I'm investigating metal roofing for the log home I'm building. Any opinions or recommendations on what brand? I have literature on Fabral but that's about it.


----------



## tinner666 (Mar 14, 2005)

I do mostly copper, so I'm not familiar with all the metal brands. But check out MBCI. https://www.mbcionline.com/shopping...ect&messageType=OnlineOrderingPageDataDisplay


----------



## Ed the Roofer (Jan 27, 2007)

I always liked Peterson Aluminum Corporation, Pac-Clad, and they sell other metals than just Aluminum.

Also, for budgetarry conscious buyers, Berridge makes a good panel, but get the ones with the better Kynar 500 coating applied.

Ed


----------



## Tom Struble (Dec 29, 2008)

there are probably companies that will run off panels right on site check your yellow pages atas international is a company iam familiar with .
kynar 500 finish is the top of the line coating


----------



## roofboy (Jan 18, 2007)

Hello,

We buy most of our coils and flat stock from http://www.custombiltmetals.com/. We have 4 panel machines and two soffit machines.

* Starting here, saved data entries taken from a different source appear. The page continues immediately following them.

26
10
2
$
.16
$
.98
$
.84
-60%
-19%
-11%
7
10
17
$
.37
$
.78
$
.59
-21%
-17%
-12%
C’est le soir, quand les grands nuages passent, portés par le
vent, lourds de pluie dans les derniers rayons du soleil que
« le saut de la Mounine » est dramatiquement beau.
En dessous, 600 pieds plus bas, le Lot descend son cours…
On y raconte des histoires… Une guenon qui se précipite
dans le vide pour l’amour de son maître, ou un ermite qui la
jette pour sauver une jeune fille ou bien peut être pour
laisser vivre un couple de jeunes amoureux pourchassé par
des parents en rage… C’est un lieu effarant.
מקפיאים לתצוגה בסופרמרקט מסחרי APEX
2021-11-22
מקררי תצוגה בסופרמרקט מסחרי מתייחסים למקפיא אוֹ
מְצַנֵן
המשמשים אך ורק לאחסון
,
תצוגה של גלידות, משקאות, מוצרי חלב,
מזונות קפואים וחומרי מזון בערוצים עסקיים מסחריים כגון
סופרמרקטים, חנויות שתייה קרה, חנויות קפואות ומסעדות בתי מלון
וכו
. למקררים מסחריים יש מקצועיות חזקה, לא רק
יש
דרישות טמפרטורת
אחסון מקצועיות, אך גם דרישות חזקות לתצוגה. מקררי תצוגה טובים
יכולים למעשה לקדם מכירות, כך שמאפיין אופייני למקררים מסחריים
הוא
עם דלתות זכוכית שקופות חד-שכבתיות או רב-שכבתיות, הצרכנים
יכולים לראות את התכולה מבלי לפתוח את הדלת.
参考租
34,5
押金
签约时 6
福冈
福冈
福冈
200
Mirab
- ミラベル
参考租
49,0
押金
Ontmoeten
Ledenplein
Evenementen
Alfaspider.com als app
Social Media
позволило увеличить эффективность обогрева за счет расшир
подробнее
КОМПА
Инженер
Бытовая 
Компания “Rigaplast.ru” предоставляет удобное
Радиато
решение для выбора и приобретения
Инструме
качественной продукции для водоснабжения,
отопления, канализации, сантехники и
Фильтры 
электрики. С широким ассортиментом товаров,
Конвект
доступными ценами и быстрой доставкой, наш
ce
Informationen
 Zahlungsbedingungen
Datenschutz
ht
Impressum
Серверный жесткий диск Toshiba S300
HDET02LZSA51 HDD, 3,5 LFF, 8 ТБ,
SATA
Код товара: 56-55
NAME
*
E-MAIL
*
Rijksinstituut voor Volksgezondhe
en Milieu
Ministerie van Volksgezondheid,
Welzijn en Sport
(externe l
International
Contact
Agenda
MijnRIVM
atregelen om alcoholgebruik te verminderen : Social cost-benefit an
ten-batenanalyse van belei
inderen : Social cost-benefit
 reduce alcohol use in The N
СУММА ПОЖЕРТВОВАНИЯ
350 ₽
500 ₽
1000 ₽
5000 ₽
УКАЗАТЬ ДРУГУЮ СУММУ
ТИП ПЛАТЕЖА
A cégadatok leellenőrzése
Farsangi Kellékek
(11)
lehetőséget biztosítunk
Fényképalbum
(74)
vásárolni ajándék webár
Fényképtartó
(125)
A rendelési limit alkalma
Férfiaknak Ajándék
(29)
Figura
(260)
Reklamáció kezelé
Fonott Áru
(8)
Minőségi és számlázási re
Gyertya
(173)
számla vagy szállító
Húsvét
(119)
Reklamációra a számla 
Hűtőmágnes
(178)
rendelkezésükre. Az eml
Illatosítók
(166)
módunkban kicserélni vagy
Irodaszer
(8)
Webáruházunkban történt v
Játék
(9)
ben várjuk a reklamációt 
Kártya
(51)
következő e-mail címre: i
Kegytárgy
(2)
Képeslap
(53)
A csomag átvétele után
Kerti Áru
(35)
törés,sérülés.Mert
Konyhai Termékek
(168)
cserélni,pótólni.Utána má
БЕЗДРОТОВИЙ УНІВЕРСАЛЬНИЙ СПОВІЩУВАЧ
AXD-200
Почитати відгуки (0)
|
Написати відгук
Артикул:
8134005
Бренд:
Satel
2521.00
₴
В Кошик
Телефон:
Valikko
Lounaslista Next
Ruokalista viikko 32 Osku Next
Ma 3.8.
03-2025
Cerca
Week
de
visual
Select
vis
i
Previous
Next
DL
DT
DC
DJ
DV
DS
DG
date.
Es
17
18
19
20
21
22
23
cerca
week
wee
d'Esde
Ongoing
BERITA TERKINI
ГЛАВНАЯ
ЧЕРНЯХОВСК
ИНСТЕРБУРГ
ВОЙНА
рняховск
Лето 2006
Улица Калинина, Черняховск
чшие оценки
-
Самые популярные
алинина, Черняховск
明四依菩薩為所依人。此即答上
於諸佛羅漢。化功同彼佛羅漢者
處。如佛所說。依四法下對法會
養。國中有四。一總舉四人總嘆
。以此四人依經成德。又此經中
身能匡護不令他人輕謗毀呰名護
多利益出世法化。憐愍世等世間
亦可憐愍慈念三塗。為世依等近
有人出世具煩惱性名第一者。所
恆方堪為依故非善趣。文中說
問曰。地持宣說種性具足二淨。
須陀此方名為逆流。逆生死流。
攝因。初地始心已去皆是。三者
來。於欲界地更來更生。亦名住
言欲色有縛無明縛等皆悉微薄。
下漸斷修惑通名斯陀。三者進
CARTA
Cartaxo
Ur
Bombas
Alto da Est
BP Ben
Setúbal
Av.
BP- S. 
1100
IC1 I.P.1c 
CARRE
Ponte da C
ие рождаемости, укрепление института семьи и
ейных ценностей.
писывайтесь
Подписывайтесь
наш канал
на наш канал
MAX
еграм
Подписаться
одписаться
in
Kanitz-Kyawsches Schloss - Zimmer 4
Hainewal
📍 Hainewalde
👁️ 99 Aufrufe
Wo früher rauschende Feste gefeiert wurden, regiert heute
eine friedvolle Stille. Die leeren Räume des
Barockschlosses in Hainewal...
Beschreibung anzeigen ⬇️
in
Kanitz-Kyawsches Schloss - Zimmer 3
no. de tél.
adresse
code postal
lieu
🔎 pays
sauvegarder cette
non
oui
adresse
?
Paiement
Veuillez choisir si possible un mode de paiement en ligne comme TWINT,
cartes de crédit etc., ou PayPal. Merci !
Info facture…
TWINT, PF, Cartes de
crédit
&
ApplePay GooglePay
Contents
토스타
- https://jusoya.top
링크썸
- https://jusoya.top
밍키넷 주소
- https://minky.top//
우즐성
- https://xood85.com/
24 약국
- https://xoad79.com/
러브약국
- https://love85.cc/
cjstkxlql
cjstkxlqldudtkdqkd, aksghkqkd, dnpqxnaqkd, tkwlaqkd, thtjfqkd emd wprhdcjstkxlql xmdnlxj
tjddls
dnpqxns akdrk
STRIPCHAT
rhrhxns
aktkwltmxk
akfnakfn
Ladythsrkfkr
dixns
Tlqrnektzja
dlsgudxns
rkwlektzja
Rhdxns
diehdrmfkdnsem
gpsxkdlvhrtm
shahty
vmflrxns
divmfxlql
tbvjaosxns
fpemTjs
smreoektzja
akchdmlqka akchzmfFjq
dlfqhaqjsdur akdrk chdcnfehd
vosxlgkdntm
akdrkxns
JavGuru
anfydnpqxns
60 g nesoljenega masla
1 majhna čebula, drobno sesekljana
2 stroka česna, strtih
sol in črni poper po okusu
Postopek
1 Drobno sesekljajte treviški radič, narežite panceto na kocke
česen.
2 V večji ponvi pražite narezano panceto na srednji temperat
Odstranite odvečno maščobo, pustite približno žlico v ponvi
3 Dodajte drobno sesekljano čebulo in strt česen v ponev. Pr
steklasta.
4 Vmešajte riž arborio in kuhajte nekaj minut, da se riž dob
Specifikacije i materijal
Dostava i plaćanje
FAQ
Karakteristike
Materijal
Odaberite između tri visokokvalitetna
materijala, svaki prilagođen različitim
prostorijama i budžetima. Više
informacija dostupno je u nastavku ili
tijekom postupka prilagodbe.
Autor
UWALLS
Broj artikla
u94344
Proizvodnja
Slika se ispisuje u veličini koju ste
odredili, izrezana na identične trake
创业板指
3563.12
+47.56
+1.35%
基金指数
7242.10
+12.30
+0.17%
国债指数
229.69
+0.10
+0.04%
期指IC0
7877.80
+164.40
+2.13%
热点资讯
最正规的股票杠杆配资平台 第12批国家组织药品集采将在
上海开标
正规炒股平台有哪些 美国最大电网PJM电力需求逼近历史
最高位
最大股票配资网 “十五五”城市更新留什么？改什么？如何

Having these machines makes it easy to run panels to any length. If you do order panels from a company make sure the measurements are correct. I have seen nice roofs that have an ugly ridge because the panel was the wrong size.
Another company we deal with is http://www.aepspan.com/. Most of these panels we put on commecial buildings though.

Keith


----------



## md2lgyk (Jan 6, 2009)

Thanks for all the replies! I am limited to the standing seam style since we want to install solar laminate. I'm still debating whether to try the roof myself.


----------



## OldNBroken (Jun 11, 2008)

Series 300 by Imetco in Atlanta. Far and away the best engineered SS around


----------



## Tom Struble (Dec 29, 2008)

what makes you say that?


----------



## OldNBroken (Jun 11, 2008)

[email protected] said:


> what makes you say that?


many years experience with all the systems above.

For lower-end systems I have a very good relationship with our local custombilt dealer and it is as acceptable a product for those applications as any of the others and more often than not, considerably cheaper. For quality and engineering though, nothing comes close to series 300.


----------



## Tom Struble (Dec 29, 2008)

thanks for the info ill have to check it out


----------